If HLMI is software limited, on the other hand, then instead of hardware, we want to know whether the last software step(s) will result in a large jump in capabilities. This could happen either if there are very few remaining breakthroughs needed for HLMI (circled in magenta above) such that the last step(s) correspond to a large portion of the problem, or if the last step(s) act as “missing gears” putting the rest of the system in place (circled in black above).
We suspect that whether the last step(s) present a “missing gears” situation is likely to depend on the type of HLMI realized. A (likely) example of “missing gears” would be whole brain emulation (WBE), where 99% of the way towards WBE presumably doesn’t get you anything like 99% of the capabilities of WBE. (See here for an extended discussion of the relationship between "fundamental breakthroughs” and "missing gears”.) If the “missing gears” crux resolves negatively, however, then determining whether there will be a large capability gain to HLMI is modeled as depending on the number of remaining breakthroughs needed for HLMI.
We make the simplifying assumption that the remaining fundamental breakthroughs are all of roughly comparable size, such that the more breakthroughs needed, the less of a step any individual breakthrough represents. This means that the last breakthrough – the one that gives us HLMI – might either take us from AI greatly inferior to HLMI all the way to HLMI (if there are ‘few’ key breakthroughs needed), or just be an incremental improvement on pre-HLMI AI that is already almost as useful as HLMI (if there are an ‘intermediate’ or ‘huge number’ of key breakthroughs needed).
We consider several lines of evidence to estimate whether HLMI requires few or many key breakthroughs.

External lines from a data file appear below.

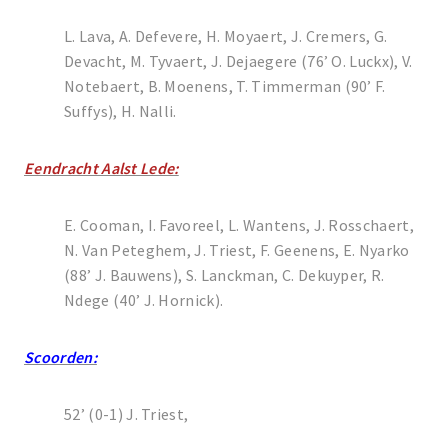
L. Lava, A. Defevere, H. Moyaert, J. Cremers, G.
Devacht, M. Tyvaert, J. Dejaegere (76’ O. Luckx), V.
Notebaert, B. Moenens, T. Timmerman (90’ F.
Suffys), H. Nalli.
Eendracht Aalst Lede:
E. Cooman, I. Favoreel, L. Wantens, J. Rosschaert,
N. Van Peteghem, J. Triest, F. Geenens, E. Nyarko
(88’ J. Bauwens), S. Lanckman, C. Dekuyper, R.
Ndege (40’ J. Hornick).
Scoorden:
52’ (0-1) J. Triest,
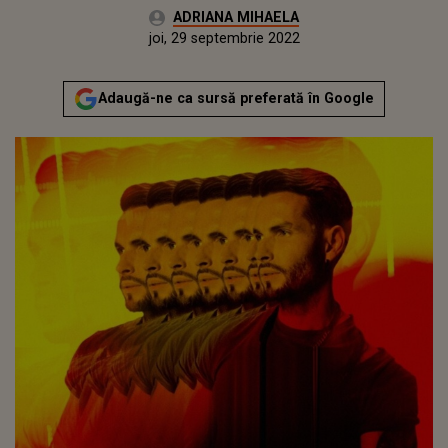
Autor:
ADRIANA MIHAELA
Publicat:
miercuri, 29 septembrie 2021
Actualizat:
joi, 29 septembrie 2022
Adaugă-ne ca sursă preferată în Google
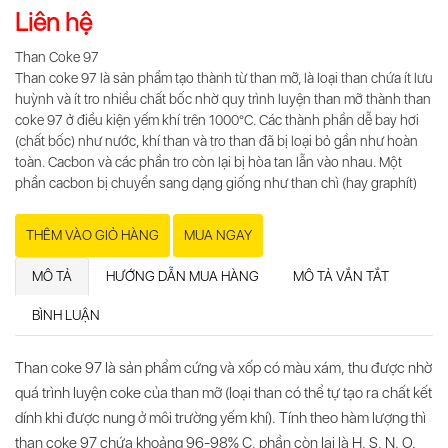
Liên hệ
Than Coke 97
Than coke 97 là sản phẩm tạo thành từ than mỡ, là loại than chứa ít lưu
huỳnh và ít tro nhiều chất bốc nhờ quy trình luyện than mỡ thành than
coke 97 ở điều kiện yếm khí trên 1000°С. Các thành phần dễ bay hơi
(chất bốc) như nước, khí than và tro than đã bị loại bỏ gần như hoàn
toàn. Cacbon và các phần tro còn lại bị hòa tan lẫn vào nhau. Một
phần cacbon bị chuyển sang dạng giống như than chì (hay graphít)
THÊM VÀO GIỎ HÀNG
MUA NGAY
MÔ TẢ
HƯỚNG DẪN MUA HÀNG
MÔ TẢ VẮN TẮT
BÌNH LUẬN
Than coke 97 là sản phẩm cứng và xốp có màu xám, thu được nhờ
quá trình luyện coke của than mỡ (loại than có thể tự tạo ra chất kết
dính khi được nung ở môi trường yếm khí). Tính theo hàm lượng thì
than coke 97 chứa khoảng 96-98% С, phần còn lại là Н, S, N, O.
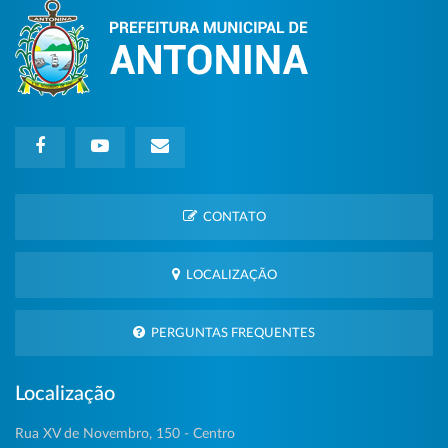
CONTATO
LOCALIZAÇÃO
PERGUNTAS FREQUENTES
Localização
Rua XV de Novembro, 150 - Centro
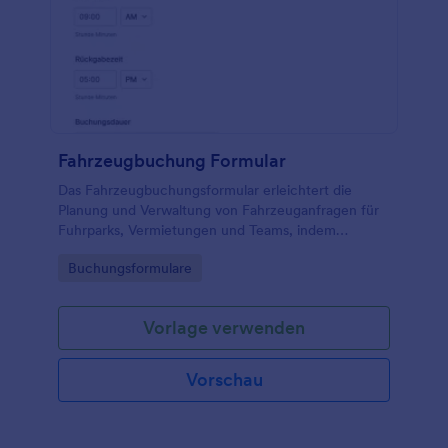
Fahrzeugbuchung Formular
Das Fahrzeugbuchungsformular erleichtert die
Planung und Verwaltung von Fahrzeuganfragen für
Fuhrparks, Vermietungen und Teams, indem
Datenerfassung und jede Formularantwort mit
Go to Category:
Buchungsformulare
Jotform zentral gebündelt werden.
Vorlage verwenden
Vorschau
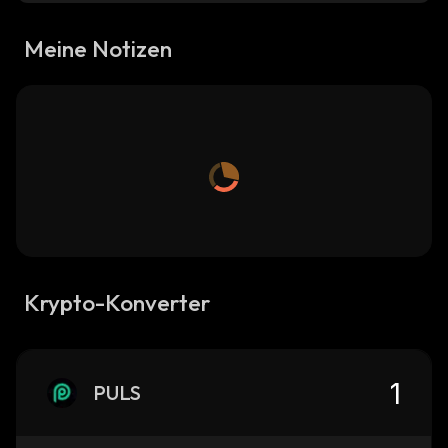
Meine Notizen
Krypto-Konverter
PULS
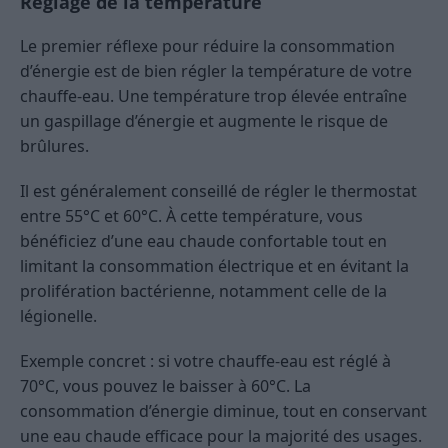
Réglage de la température
Le premier réflexe pour réduire la consommation
d’énergie est de bien régler la température de votre
chauffe-eau. Une température trop élevée entraîne
un gaspillage d’énergie et augmente le risque de
brûlures.
Il est généralement conseillé de régler le thermostat
entre 55°C et 60°C. À cette température, vous
bénéficiez d’une eau chaude confortable tout en
limitant la consommation électrique et en évitant la
prolifération bactérienne, notamment celle de la
légionelle.
Exemple concret : si votre chauffe-eau est réglé à
70°C, vous pouvez le baisser à 60°C. La
consommation d’énergie diminue, tout en conservant
une eau chaude efficace pour la majorité des usages.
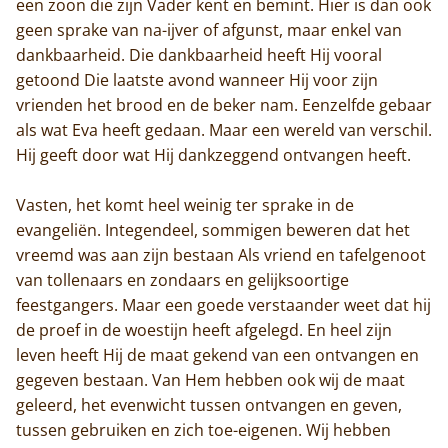
een zoon die zijn Vader kent en bemint. Hier is dan ook
geen sprake van na-ijver of afgunst, maar enkel van
De abdij
dankbaarheid. Die dankbaarheid heeft Hij vooral
getoond Die laatste avond wanneer Hij voor zijn
Actueel
vrienden het brood en de beker nam. Eenzelfde gebaar
als wat Eva heeft gedaan. Maar een wereld van verschil.
Monnik worden
Hij geeft door wat Hij dankzeggend ontvangen heeft.
Contact
Vasten, het komt heel weinig ter sprake in de
evangeliën. Integendeel, sommigen beweren dat het
vreemd was aan zijn bestaan Als vriend en tafelgenoot
van tollenaars en zondaars en gelijksoortige
feestgangers. Maar een goede verstaander weet dat hij
de proef in de woestijn heeft afgelegd. En heel zijn
leven heeft Hij de maat gekend van een ontvangen en
gegeven bestaan. Van Hem hebben ook wij de maat
geleerd, het evenwicht tussen ontvangen en geven,
tussen gebruiken en zich toe-eigenen. Wij hebben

To start, the type of HLMI being developed influences the number of breakthroughs we expect will be needed. For instance, if HLMI is achieved with current deep learning methods plus business-as-usual advancements, then, ceteris paribus, we’d expect fewer breakthroughs needed to reach HLMI than if HLMI is achieved via WBE.

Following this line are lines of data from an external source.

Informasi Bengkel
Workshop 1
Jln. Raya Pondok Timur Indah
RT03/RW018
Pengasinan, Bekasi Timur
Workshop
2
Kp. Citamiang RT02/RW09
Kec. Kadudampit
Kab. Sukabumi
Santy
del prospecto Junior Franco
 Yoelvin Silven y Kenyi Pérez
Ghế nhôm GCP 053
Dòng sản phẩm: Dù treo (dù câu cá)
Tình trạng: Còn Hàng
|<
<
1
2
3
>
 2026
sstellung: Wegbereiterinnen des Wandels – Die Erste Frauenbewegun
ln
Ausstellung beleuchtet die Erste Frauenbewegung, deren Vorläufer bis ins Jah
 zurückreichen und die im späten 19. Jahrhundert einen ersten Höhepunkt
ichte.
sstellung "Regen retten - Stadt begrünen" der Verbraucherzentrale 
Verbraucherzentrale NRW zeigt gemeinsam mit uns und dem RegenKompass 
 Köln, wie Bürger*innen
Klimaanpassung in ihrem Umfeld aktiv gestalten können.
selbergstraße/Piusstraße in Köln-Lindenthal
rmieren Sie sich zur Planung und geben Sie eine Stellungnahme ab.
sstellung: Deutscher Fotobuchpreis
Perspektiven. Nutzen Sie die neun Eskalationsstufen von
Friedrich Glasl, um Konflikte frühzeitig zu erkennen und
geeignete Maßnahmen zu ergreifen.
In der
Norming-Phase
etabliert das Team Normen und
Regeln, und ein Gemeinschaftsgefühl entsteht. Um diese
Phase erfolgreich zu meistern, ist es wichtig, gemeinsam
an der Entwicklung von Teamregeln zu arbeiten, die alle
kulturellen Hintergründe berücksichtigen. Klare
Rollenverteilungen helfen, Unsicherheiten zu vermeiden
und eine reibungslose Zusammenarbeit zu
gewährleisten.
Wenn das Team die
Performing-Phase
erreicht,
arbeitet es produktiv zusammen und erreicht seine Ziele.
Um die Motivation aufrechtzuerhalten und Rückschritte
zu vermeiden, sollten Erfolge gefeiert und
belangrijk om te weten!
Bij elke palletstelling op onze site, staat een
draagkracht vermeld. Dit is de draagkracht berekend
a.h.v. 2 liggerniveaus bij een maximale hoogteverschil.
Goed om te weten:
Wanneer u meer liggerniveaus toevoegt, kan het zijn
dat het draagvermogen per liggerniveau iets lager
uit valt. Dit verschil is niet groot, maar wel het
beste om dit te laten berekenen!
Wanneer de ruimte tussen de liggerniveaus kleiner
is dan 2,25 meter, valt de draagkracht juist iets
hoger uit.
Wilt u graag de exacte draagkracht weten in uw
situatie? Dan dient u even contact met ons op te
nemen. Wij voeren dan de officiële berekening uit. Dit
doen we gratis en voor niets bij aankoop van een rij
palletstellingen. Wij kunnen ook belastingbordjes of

As well as depending on the type of HLMI developed, our model assumes the expected number of breakthroughs needed for HLMI is influenced significantly by the Difficulty of Marginal Intelligence Improvements at HLMI (in the Analogies and General Priors on Intelligencemodule). If marginal intelligence improvements are difficult at HLMI, then more separate breakthroughs are probably required for HLMI.

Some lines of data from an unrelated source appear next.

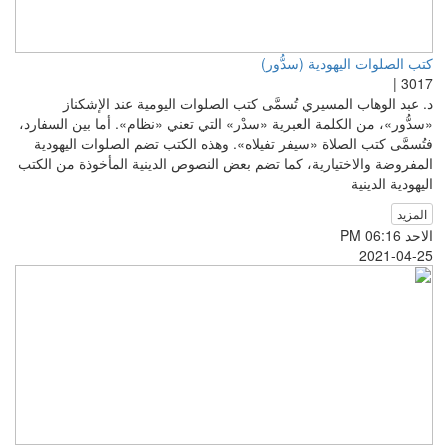
كتب الصلوات اليهودية (سدُّور)
3017 |
د. عبد الوهاب المسيري تُسمَّى كتب الصلوات اليومية عند الإشكناز
«سدُّور»، من الكلمة العبرية «سدْر» التي تعني «نظام». أما بين السفارد،
فتُسمَّى كتب الصلاة «سيفر تفيلاه». وهذه الكتب تضم الصلوات اليهودية
المفروضة والاختيارية، كما تضم بعض النصوص الدينية المأخوذة من الكتب
اليهودية الدينية
المزيد
الاحد PM 06:16
2021-04-25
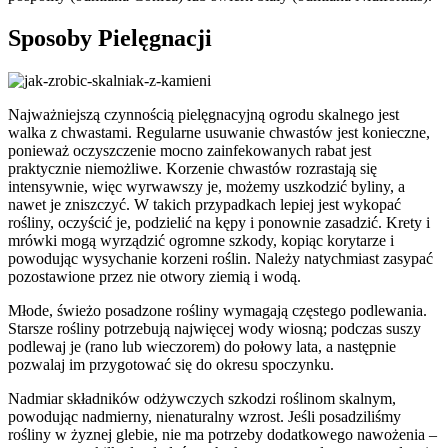
Sposoby Pielęgnacji
Najważniejszą czynnością pielęgnacyjną ogrodu skalnego jest
walka z chwastami. Regularne usuwanie chwastów jest konieczne,
ponieważ oczyszczenie mocno zainfekowanych rabat jest
praktycznie niemożliwe. Korzenie chwastów rozrastają się
intensywnie, więc wyrwawszy je, możemy uszkodzić byliny, a
nawet je zniszczyć. W takich przypadkach lepiej jest wykopać
rośliny, oczyścić je, podzielić na kępy i ponownie zasadzić. Krety i
mrówki mogą wyrządzić ogromne szkody, kopiąc korytarze i
powodując wysychanie korzeni roślin. Należy natychmiast zasypać
pozostawione przez nie otwory ziemią i wodą.
Młode, świeżo posadzone rośliny wymagają częstego podlewania.
Starsze rośliny potrzebują najwięcej wody wiosną; podczas suszy
podlewaj je (rano lub wieczorem) do połowy lata, a następnie
pozwalaj im przygotować się do okresu spoczynku.
Nadmiar składników odżywczych szkodzi roślinom skalnym,
powodując nadmierny, nienaturalny wzrost. Jeśli posadziliśmy
rośliny w żyznej glebie, nie ma potrzeby dodatkowego nawożenia –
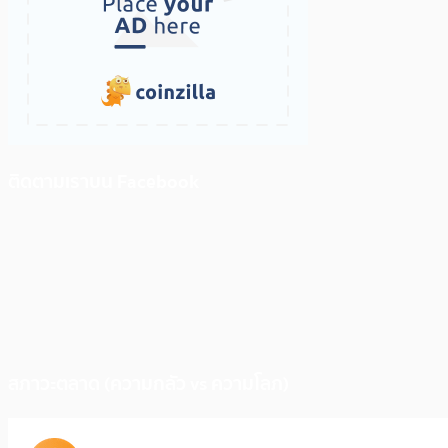
ติดตามเราบน Facebook
สภาวะตลาด (ความกลัว vs ความโลภ)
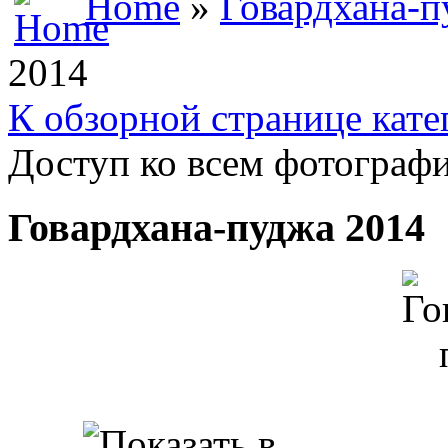
Home
»
Говардхана-п
2014
К обзорной странице кате
Доступ ко всем фотографи
Говардхана-пуджа 2014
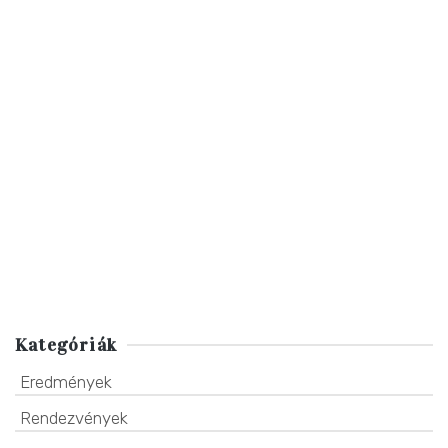
Kategóriák
Eredmények
Rendezvények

Lastly, the hard paths hypothesis and timeline to HLMI (as determined in the Paths to HLMI modules) each influence our estimate of how many breakthroughs are needed to reach HLMI. The hard paths hypothesis claims that it’s rare for environments to straightforwardly select for general intelligence – if this hypothesis is true, then we’d expect more steps to be necessary (e.g., for crafting the key features of such environments). Additionally, short timelines would imply that there are very few breakthroughs remaining, while longer timelines may imply more breakthroughs needing to be found (remember, it’s fine if this logic feels “backwards”, as our model is not a causal model per se, and instead arrows represent probabilistic influence).
How many breakthroughs?
We don’t place exact values on the number of breakthroughs needed for HLMI in either the ‘few’, ‘intermediate’ or ‘huge number’ cases. This is because we have not yet settled on a way of defining “fundamental breakthroughs”, nor of estimating how many would be needed to shift the balance on whether there would be a large capability gain to HLMI.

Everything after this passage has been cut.